Yesterday was not one of them.
It was a day when I listened to what other people thought was beautiful, and I heard all that I was not. I am not model-thin or curvy. I am too edgy for some and not anywhere near enough for others. The muscles I normally wear like the armor of a warrior felt more like an odd costume—one that separated me from what others think of as alluring.
I heard or read about the successes of others, and felt failure. Why wasn’t I doing better financially—in my impact and contribution? Normally, I am happy about the accomplishments of my fellow human beings, but yesterday I felt like their progress had somehow stolen mine.
I thought about my daughter turning 20 next week, and I felt suddenly old and jealous of people with such promise and hope before them—opportunities that they probably cannot even begin to appreciate. I know my gratitude only came with wisdom.
I held these images up like paper dolls next to mine and compared all the points I found to be different, lacking. Feeling uncomfortable in my own skin, I resisted the urge to numb—with alcohol, sugar, social media, and busyness. I sat in the discomfort, not trying to talk myself out of the feeling. No pep talks. Just true, raw emotion that would have scared me in the past.
I want to grow and expand. What if I don’t know how?
I want to contribute. What if I never find just the right path to reach others?
I want to have joy and hope. What if I don’t always find my way easily back to my light?
I want to be grateful. What if I inadvertently squander a gift I never could quite put my finger on?
As I asked myself these questions and searched for the answers, panic threatened to overwhelm me as no plan magically fell into place. For someone solution oriented and with a regular plan or strategy, issues that are not quickly “fixed” can cause me great anxiety. I work at sitting in the discomfort but not holding onto it, or, worse, building on it. After a few deep breaths and a little physical movement to burn off some of the illogical negative energy, I ask the most important question, “What happens if you don’t get all, or any of what you want?”
My heart answers, “Nothing. You want love and connection above all else, and you have it beyond measure. You do not have to do all the other things to keep it. It is a gift to you for who you are.”

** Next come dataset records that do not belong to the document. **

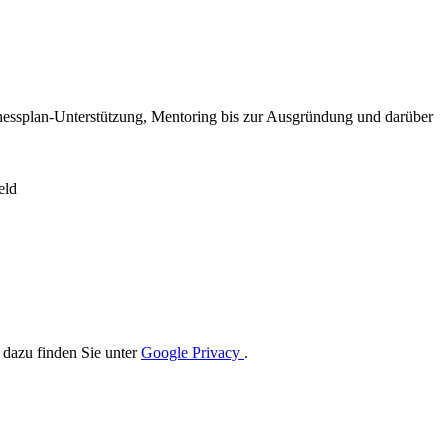
inessplan-Unterstützung, Mentoring bis zur Ausgründung und darüber
eld
 dazu finden Sie unter
Google Privacy
.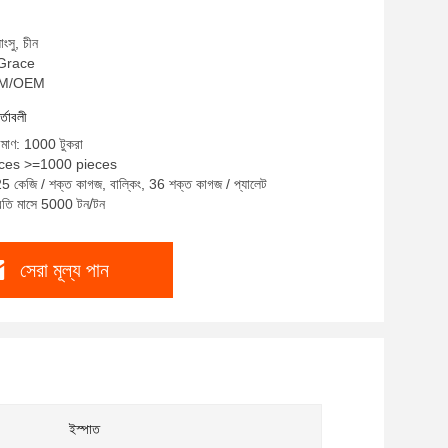
াংসু, চীন
: Grace
ODM/OEM
র্তাবলী
রিমাণ: 1000 টুকরা
ieces >=1000 pieces
25 কেজি / শক্ত কাগজ, বাল্কিং, 36 শক্ত কাগজ / প্যালেট
প্রতি মাসে 5000 টন/টন
সেরা মূল্য পান
ইস্পাত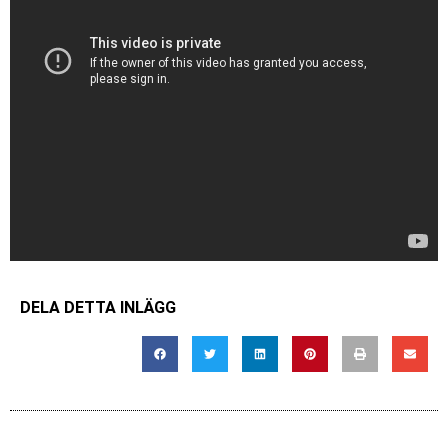
DELA DETTA INLÄGG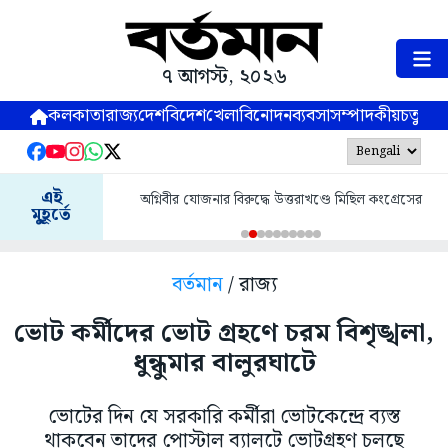
৭ আগস্ট, ২০২৬
কলকাতা
রাজ্য
দেশ
বিদেশ
খেলা
বিনোদন
ব্যবসা
সম্পাদকীয়
চতুষ্পর্ণ
এই
অগ্নিবীর যোজনার বিরুদ্ধে উত্তরাখণ্ডে মিছিল কংগ্রেসের
মুহূর্তে
বর্তমান
/ রাজ্য
ভোট কর্মীদের ভোট গ্রহণে চরম বিশৃঙ্খলা,
ধুন্ধুমার বালুরঘাটে
ভোটের দিন যে সরকারি কর্মীরা ভোটকেন্দ্রে ব্যস্ত
থাকবেন তাদের পোস্টাল ব্যালটে ভোটগ্রহণ চলছে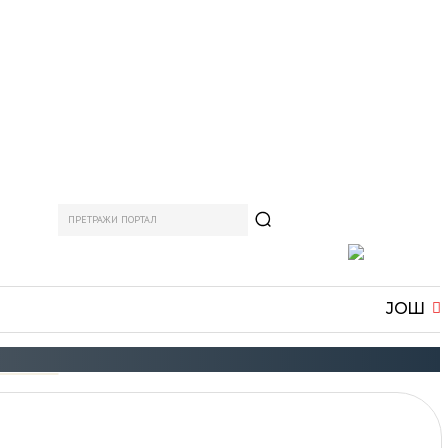
ПРЕТРАЖИ ПОРТАЛ
АМ
СПОРТ
ЗАНИМЉИВО
MORE
ЈОШ
АЊА 2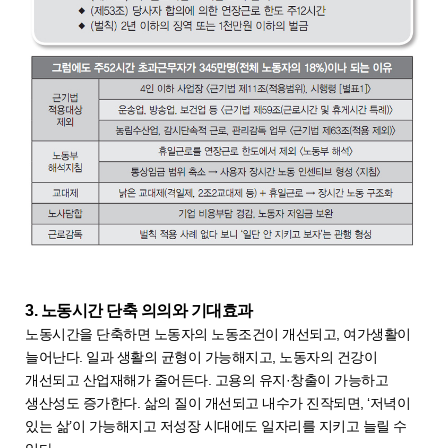
3. 노동시간 단축 의의와 기대효과
노동시간을 단축하면 노동자의 노동조건이 개선되고, 여가생활이
늘어난다. 일과 생활의 균형이 가능해지고, 노동자의 건강이
개선되고 산업재해가 줄어든다. 고용의 유지·창출이 가능하고
생산성도 증가한다. 삶의 질이 개선되고 내수가 진작되면, ‘저녁이
있는 삶’이 가능해지고 저성장 시대에도 일자리를 지키고 늘릴 수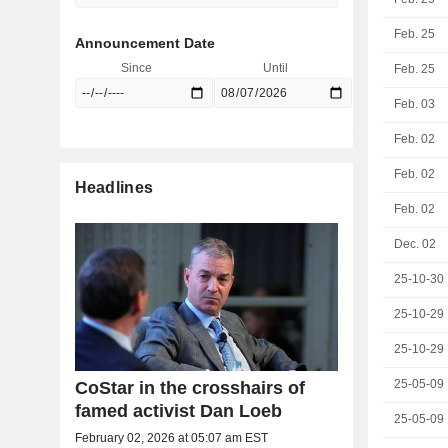
Feb. 25
Announcement Date
Since
Until
Feb. 25
Feb. 03
Feb. 02
Feb. 02
Headlines
Feb. 02
Dec. 02
25-10-30
25-10-29
25-10-29
25-05-09
CoStar in the crosshairs of
famed activist Dan Loeb
25-05-09
February 02, 2026 at 05:07 am EST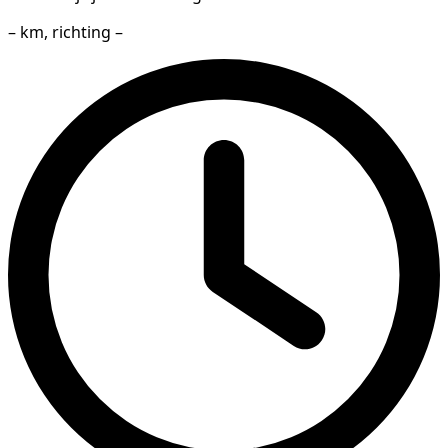
– km, richting –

A gift? A gift is something by its nature freely given, not earned. Love is a precious offering chosen by one heart for another. I have fallen back, however briefly, into that old echo of strategizing how to earn the support and affection of those around me instead of just living in my truth and trusting that love is there and more is coming. In fact, as I live authentically, this increases exponentially.
As I open myself further to receive the love around me, I make myself promises of specific action to keep this process more peaceful and productive for me and others.
1. I will practice the skill of awareness, even when it is rattling or painful: awareness of my triggers, awareness of how I can adjust in a healthy way, awareness that this is a never-ending but worthy journey. We come together with different damage, but we all can assist each other when we have blind spots in our consciousness. The waves get easier to navigate as we anticipate and master them, but they still come.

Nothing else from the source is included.